Les uns et les autres font des déclarations. Chacun suppute sur les conséquences pour 2012. Certains annoncent qu’en cas de changement de majorité politique, ils maintiendront la réforme territoriale, d’autres envisagent d’en modifier les contours.

Mais le rejet exprimé porte une exigence qui n’attend pas 2012 : c’est au plus tard le 31 décembre 2011 que les préfets doivent arrêter les périmètres des schémas départementaux de coopération intercommunale (SDCI), pièce maîtresse de la réforme territoriale ; c’est donc maintenant, tout de suite, qu’ils doivent être bloqués !

Depuis des mois, le Parti ouvrier indépendant fait campagne en ce sens. La lettre adressée par Gérard Schivardi en direction des élus recueille un soutien massif. Ce dimanche 25 septembre, jour des élections sénatoriales, par centaines, des élus ont ajouté leur nom à la liste des premiers signataires.
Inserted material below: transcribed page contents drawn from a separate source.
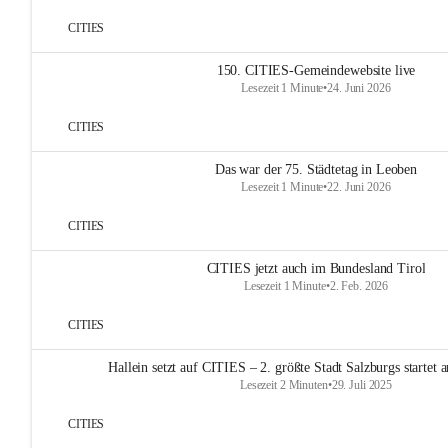
CITIES
150. CITIES-Gemeindewebsite live
Lesezeit 1 Minute
•
24. Juni 2026
CITIES
Das war der 75. Städtetag in Leoben
Lesezeit 1 Minute
•
22. Juni 2026
CITIES
CITIES jetzt auch im Bundesland Tirol
Lesezeit 1 Minute
•
2. Feb. 2026
CITIES
Hallein setzt auf CITIES – 2. größte Stadt Salzburgs startet
Lesezeit 2 Minuten
•
29. Juli 2025
CITIES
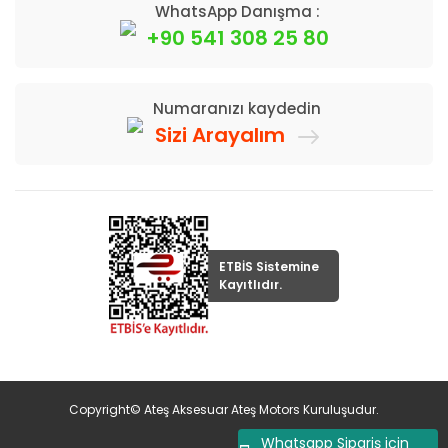
WhatsApp Danışma :
+90 541 308 25 80
Numaranızı kaydedin
Sizi Arayalım
ETBİS Sistemine
Kayıtlıdır.
Copyright© Ateş Aksesuar Ateş Motors Kuruluşudur.
Whatsapp Sipariş için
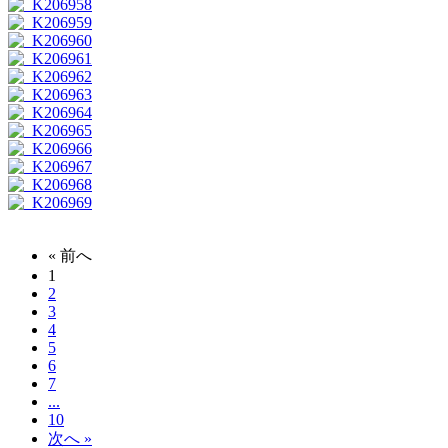
« 前へ
1
2
3
4
5
6
7
...
10
次へ »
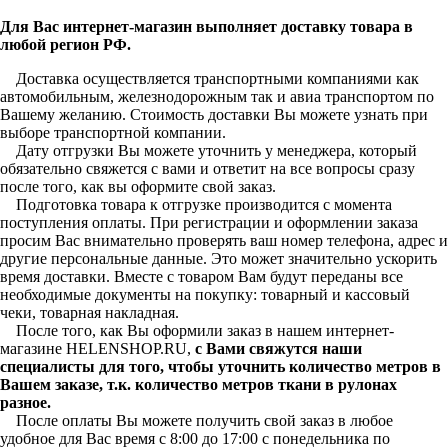
Для Вас интернет-магазин выполняет доставку товара в
любой регион РФ.
Доставка осуществляется транспортными компаниями как
автомобильным, железнодорожным так и авиа транспортом по
Вашему желанию. Стоимость доставки Вы можете узнать при
выборе транспортной компании.
Дату отгрузки Вы можете уточнить у менеджера, который
обязательно свяжется с вами и ответит на все вопросы сразу
после того, как вы оформите свой заказ.
Подготовка товара к отгрузке производится с момента
поступления оплаты. При регистрации и оформлении заказа
просим Вас внимательно проверять ваш номер телефона, адрес и
другие персональные данные. Это может значительно ускорить
время доставки. Вместе с товаром Вам будут переданы все
необходимые документы на покупку: товарный и кассовый
чеки, товарная накладная.
После того, как Вы оформили заказ в нашем интернет-
магазине HELENSHOP.RU,
с Вами свяжутся наши
специалисты для того, чтобы уточнить количество метров в
Вашем заказе, т.к. количество метров ткани в рулонах
разное.
После оплаты Вы можете получить свой заказ в любое
удобное для Вас время с 8:00 до 17:00 с понедельника по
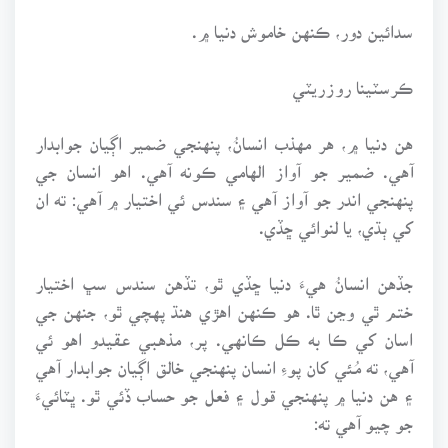
سدائين دور، ڪنهن خاموش دنيا ۾.
ڪرسٽينا روزريٽي
هن دنيا ۾، هر مهذب انسانُ، پنهنجي ضمير اڳيان جوابدار
آهي. ضمير جو آواز الهامي ڪونه آهي. اهو انسان جي
پنهنجي اندر جو آواز آهي ۽ سندس ئي اختيار ۾ آهي: ته ان
کي ٻڌي، يا لنوائي ڇڏي.
جڏهن انسانُ هيءَ دنيا ڇڏي ٿو، تڏهن سندس سڀ اختيار
ختم ٿي وڃن ٿا. هو ڪنهن اهڙي هنڌ پهچي ٿو، جنهن جي
اسان کي ڪا به ڪل ڪانهي. پر، مذهبي عقيدو اهو ئي
آهي، ته مُئي کان پوءِ انسان پنهنجي خالق اڳيان جوابدار آهي
۽ هن دنيا ۾ پنهنجي قول ۽ فعل جو حساب ڏئي ٿو. ڀٽائيءَ
جو چيو آهي ته:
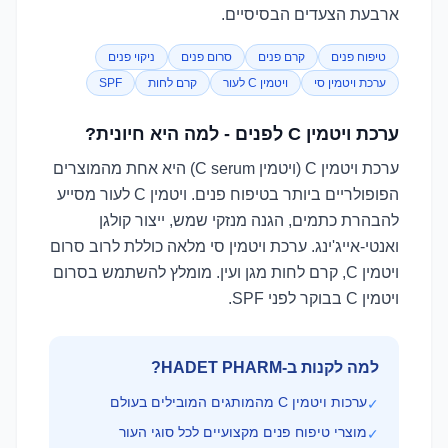
ארבעת הצעדים הבסיסיים.
טיפוח פנים
קרם פנים
סרום פנים
ניקוי פנים
ערכת ויטמין סי
ויטמין C לעור
קרם לחות
SPF
ערכת ויטמין C לפנים - למה היא חיונית?
ערכת ויטמין C (ויטמין C serum) היא אחת מהמוצרים
הפופולריים ביותר בטיפוח פנים. ויטמין C לעור מסייע
להבהרת כתמים, הגנה מנזקי שמש, ייצור קולגן
ואנטי-אייג'ינג. ערכת ויטמין סי מלאה כוללת לרוב סרום
ויטמין C, קרם לחות מגן ועין. מומלץ להשתמש בסרום
ויטמין C בבוקר לפני SPF.
למה לקנות ב-HADET PHARM?
ערכות ויטמין C מהמותגים המובילים בעולם
✓
מוצרי טיפוח פנים מקצועיים לכל סוגי העור
✓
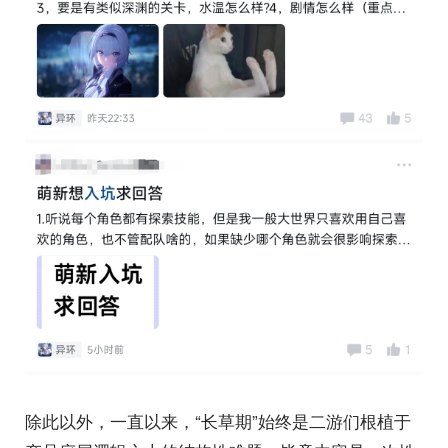
除此以外，一直以来，“长草期”始终是二游们根植于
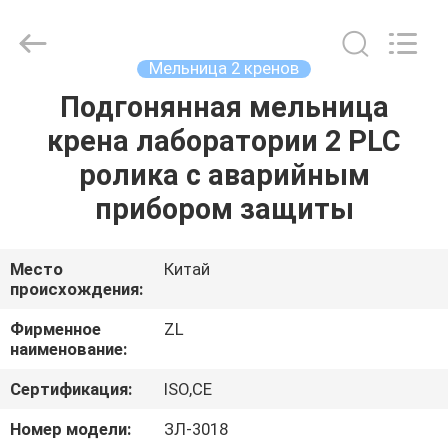
Zhongli
Instrument
Technology
Co.,
Ltd..
Мельница 2 кренов
All
Rights
Подгонянная мельница
ДОМ
Reserved.
крена лаборатории 2 PLC
ПРОДУКТЫ
ролика с аварийным
прибором защиты
РОЛИКИ
Место
Китай
происхождения:
О
НАС
Фирменное
ZL
наименование:
ПУТЕШЕСТВИЕ
Сертификация:
ISO,CE
ФАБРИКИ
Номер модели:
ЗЛ-3018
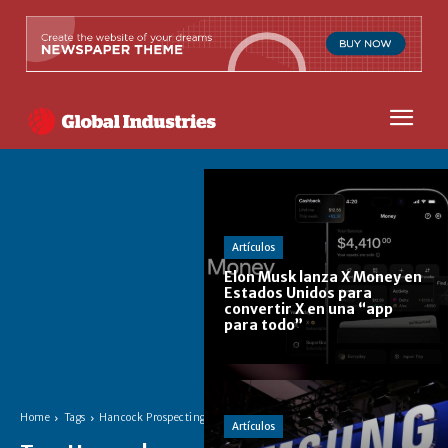
Artículos
Elon Musk lanza X Money en
Estados Unidos para
convertir X en una “app
para todo”
Home
Tags
Hancock Prospecting
Artículos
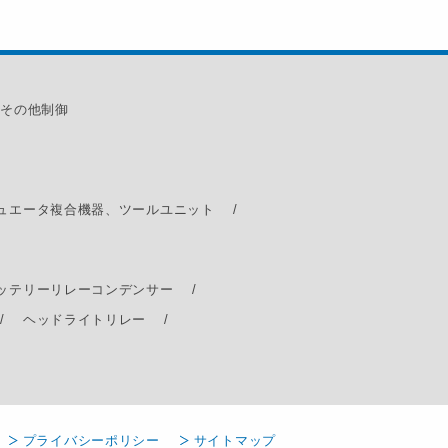
その他制御
ュエータ
複合機器、ツールユニット
ッテリーリレー
コンデンサー
ヘッドライトリレー
プライバシーポリシー
サイトマップ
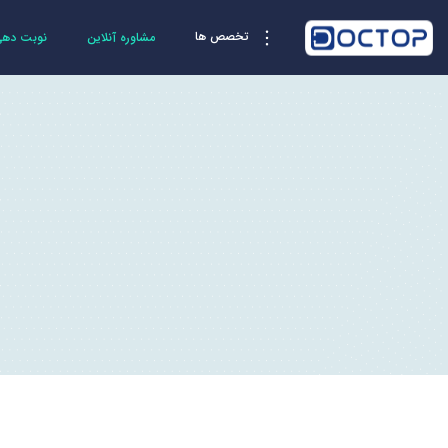
تخصص ها
مشاوره آنلاین
نوبت دهی 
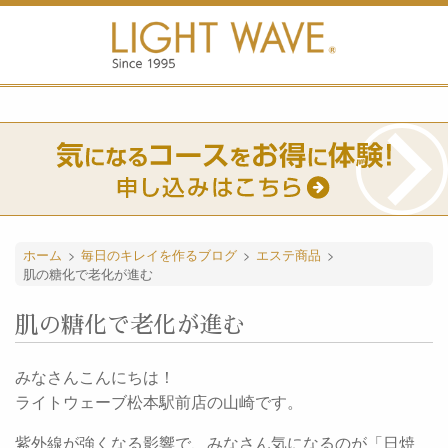
ホーム
>
毎日のキレイを作るブログ
>
エステ商品
>
肌の糖化で老化が進む
肌の糖化で老化が進む
みなさんこんにちは！
ライトウェーブ松本駅前店の山崎です。
紫外線が強くなる影響で、みなさん気になるのが「日焼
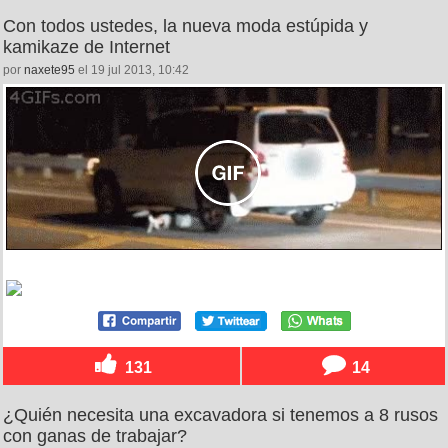
Con todos ustedes, la nueva moda estúpida y
kamikaze de Internet
por
naxete95
el 19 jul 2013, 10:42
131
14
¿Quién necesita una excavadora si tenemos a 8 rusos
con ganas de trabajar?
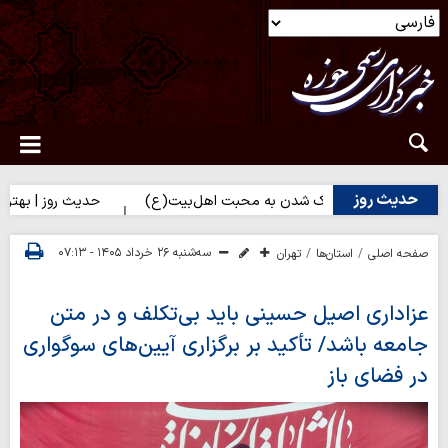
حدیث روز
روز | راه نزدیک شدن به محبت اهل‌بیت(ع)
حدیث روز | بهترین سرمای
سه‌شنبه ۲۶ خرداد ۱۴۰۵ - ۰۷:۱۳
صفحه اصلی
استان‌ها
تهران
عزاداری اصیل حسینی باید بی‌تکلف و در متن
جامعه باشد/ تأکید بر برگزاری آیین‌های سوگواری
در فضای باز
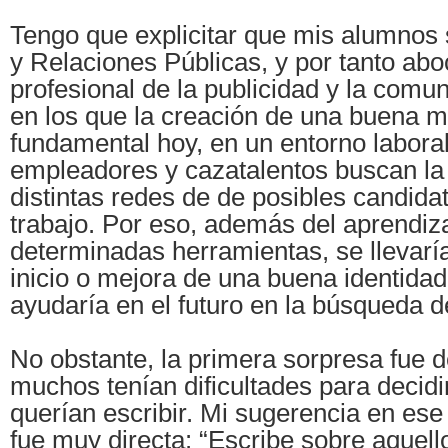
Tengo que explicitar que mis alumnos 
y Relaciones Públicas, y por tanto ab
profesional de la publicidad y la comu
en los que la creación de una buena m
fundamental hoy, en un entorno laboral
empleadores y cazatalentos buscan la 
distintas redes de de posibles candida
trabajo. Por eso, además del aprendiz
determinadas herramientas, se llevaría
inicio o mejora de una buena identidad 
ayudaría en el futuro en la búsqueda 
No obstante, la primera sorpresa fue 
muchos tenían dificultades para decidi
querían escribir. Mi sugerencia en ese
fue muy directa: “Escribe sobre aquell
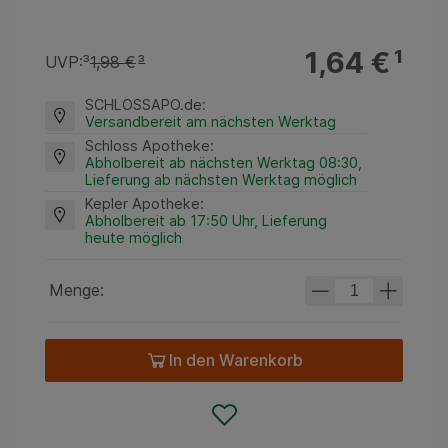
1,64 €
¹
UVP:
³
1,98 €
³
SCHLOSSAPO.de
:
Versandbereit am nächsten Werktag
Schloss Apotheke
:
Abholbereit ab nächsten Werktag 08:30,
Lieferung ab nächsten Werktag möglich
Kepler Apotheke
:
Abholbereit ab 17:50 Uhr, Lieferung
heute möglich
Menge:
In den Warenkorb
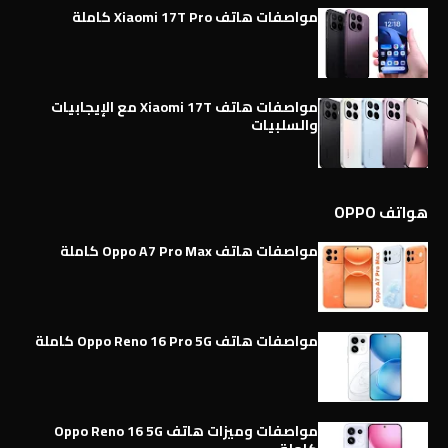
مواصفات هاتف Xiaomi 17T Pro كاملة
مواصفات هاتف Xiaomi 17T مع الإيجابيات
والسلبيات
هواتف OPPO
مواصفات هاتف Oppo A7 Pro Max كاملة
مواصفات هاتف Oppo Reno 16 Pro 5G كاملة
مواصفات وميزات هاتف Oppo Reno 16 5G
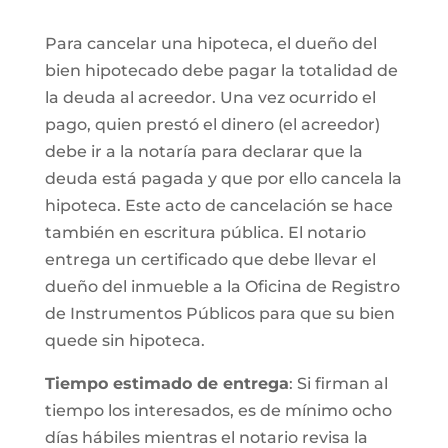
Para cancelar una hipoteca, el dueño del
bien hipotecado debe pagar la totalidad de
la deuda al acreedor. Una vez ocurrido el
pago, quien prestó el dinero (el acreedor)
debe ir a la notaría para declarar que la
deuda está pagada y que por ello cancela la
hipoteca. Este acto de cancelación se hace
también en escritura pública. El notario
entrega un certificado que debe llevar el
dueño del inmueble a la Oficina de Registro
de Instrumentos Públicos para que su bien
quede sin hipoteca.
Tiempo estimado de entrega
: Si firman al
tiempo los interesados, es de mínimo ocho
días hábiles mientras el notario revisa la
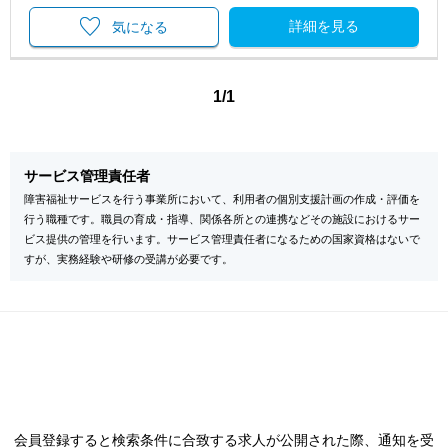
詳細を見る
気になる
1/1
サービス管理責任者
障害福祉サービスを行う事業所において、利用者の個別支援計画の作成・評価を
行う職種です。職員の育成・指導、関係各所との連携などその施設におけるサー
ビス提供の管理を行います。サービス管理責任者になるための国家資格はないで
すが、実務経験や研修の受講が必要です。
会員登録すると検索条件に合致する求人が公開された際、通知を受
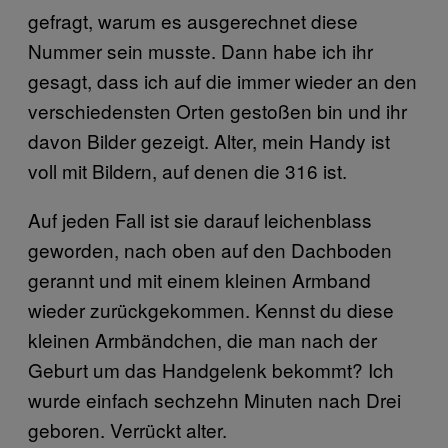
gefragt, warum es ausgerechnet diese
Nummer sein musste. Dann habe ich ihr
gesagt, dass ich auf die immer wieder an den
verschiedensten Orten gestoßen bin und ihr
davon Bilder gezeigt. Alter, mein Handy ist
voll mit Bildern, auf denen die 316 ist.
Auf jeden Fall ist sie darauf leichenblass
geworden, nach oben auf den Dachboden
gerannt und mit einem kleinen Armband
wieder zurückgekommen. Kennst du diese
kleinen Armbändchen, die man nach der
Geburt um das Handgelenk bekommt? Ich
wurde einfach sechzehn Minuten nach Drei
geboren. Verrückt alter.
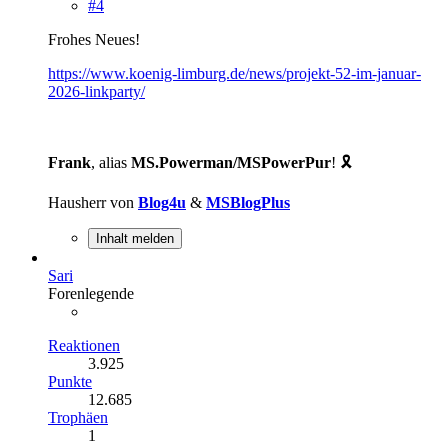
#4
Frohes Neues!
https://www.koenig-limburg.de/news/projekt-52-im-januar-
2026-linkparty/
Frank
, alias
MS.Powerman/MSPowerPur
! 🎗️
Hausherr von
Blog4u
&
MSBlogPlus
Inhalt melden
Sari
Forenlegende
Reaktionen
3.925
Punkte
12.685
Trophäen
1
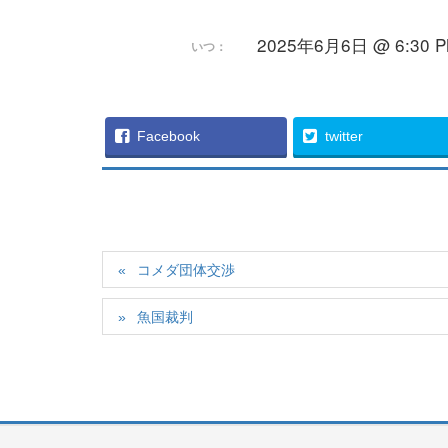
2025年6月6日 @ 6:30 PM
いつ：
Facebook
twitter
コメダ団体交渉
魚国裁判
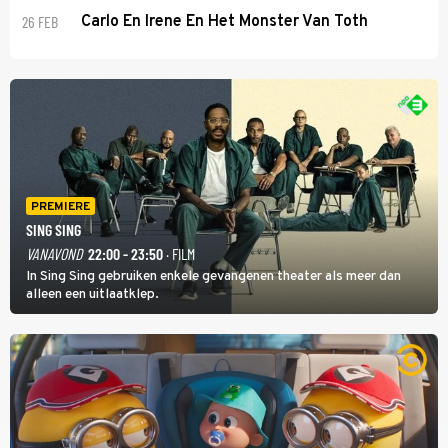
26 FEB
Carlo En Irene En Het Monster Van Toth
PREMIERE
SING SING
VANAVOND
22:00 - 23:50
· FILM
In Sing Sing gebruiken enkele gevangenen theater als meer dan
alleen een uitlaatklep.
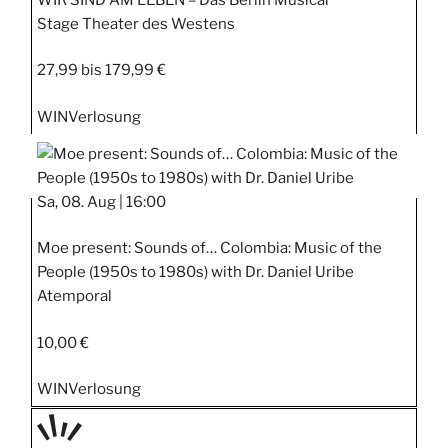
Stage Theater des Westens
27,99 bis 179,99 €
WIN
Verlosung
Sa, 08. Aug |
16:00
Moe present: Sounds of… Colombia: Music of the
People (1950s to 1980s) with Dr. Daniel Uribe
Atemporal
10,00 €
WIN
Verlosung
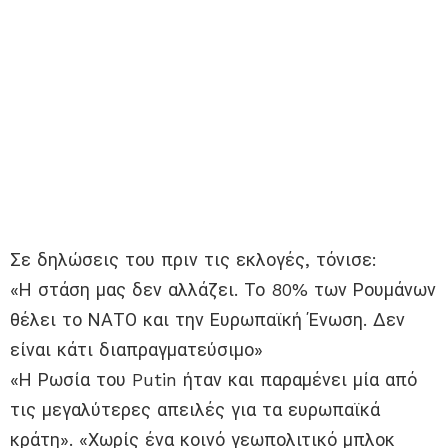
Σε δηλώσεις του πριν τις εκλογές, τόνισε:
«Η στάση μας δεν αλλάζει. Το 80% των Ρουμάνων
θέλει το ΝΑΤΟ και την Ευρωπαϊκή Ένωση. Δεν
είναι κάτι διαπραγματεύσιμο»
«Η Ρωσία του Putin ήταν και παραμένει μία από
τις μεγαλύτερες απειλές για τα ευρωπαϊκά
κράτη». «Χωρίς ένα κοινό γεωπολιτικό μπλοκ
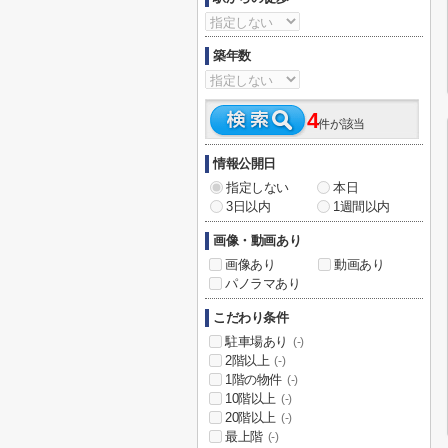
築年数
4
件が該当
情報公開日
指定しない
本日
3日以内
1週間以内
画像・動画あり
画像あり
動画あり
パノラマあり
こだわり条件
駐車場あり
(-)
2階以上
(-)
1階の物件
(-)
10階以上
(-)
20階以上
(-)
最上階
(-)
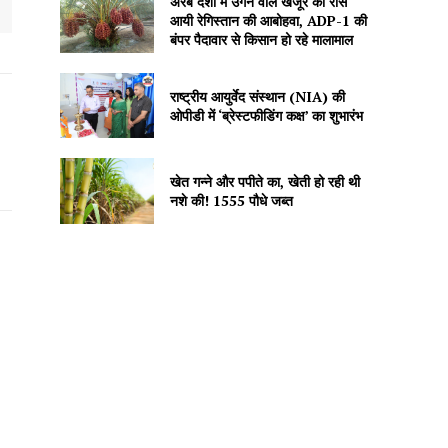
अरब देशों में उगने वाले खजूर को रास
आयी रेगिस्तान की आबोहवा, ADP-1 की
बंपर पैदावार से किसान हो रहे मालामाल
राष्ट्रीय आयुर्वेद संस्थान (NIA) की
ओपीडी में ‘ब्रेस्टफीडिंग कक्ष’ का शुभारंभ
खेत गन्ने और पपीते का, खेती हो रही थी
नशे की! 1555 पौधे जब्त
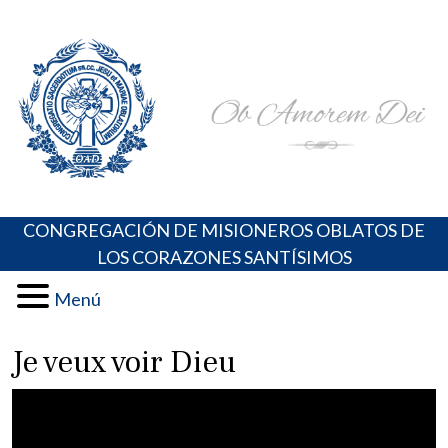
Skip
Portal de los Padres Oblatos. Advocaciones Marianas,
Misioneros Oblatos o.cc.ss
to
Oraciones, Música religiosa y más
content
CONGREGACIÓN DE MISIONEROS OBLATOS DE
LOS CORAZONES SANTÍSIMOS
Menú
Je veux voir Dieu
Chacun le comprend : si des élus locaux expriment un tel rejet, c’est que, dans les profondeurs de la population, grandit la révolte contre la politique de destruction dictée par l’Union européenne et relayée par le gouvernement.

Les SDCI, de l’aveu même du gouvernement, visent à la fois à liquider l’échelon démocratique de la commune, et à satisfaire à l’exigence de réduction des déficits publics et de remboursement de la dette. Le rejet, c’est le rejet du consensus que l’on cherche à imposer au nom de la réduction des déficits publics et du remboursement de la dette. C’est un mouvement commun aux élus et aux militants ouvriers qui signent l’appel des 160 contre la dictature de la troïka FMI-UE-BCE.

A nouveau s’exprime la puissance de la tradition démocratique de nos 36 000 communes, foyers de démocratie politique héritiers directs de la Révolution française.

A l’heure où le régime de la Ve République se disloque dans une succession d’affaires qui semblent ne jamais devoir prendre fin, à l’heure où le système capitaliste se décompose dans les affres de sa propre crise, la résistance des communes converge avec la résistance de la classe ouvrière. L’une et l’autre appellent une solution sur le terrain de la démocratie politique, adossée à la libre administration des communes et à la libre organisation indépendante de la classe ouvrière (syndicats et partis).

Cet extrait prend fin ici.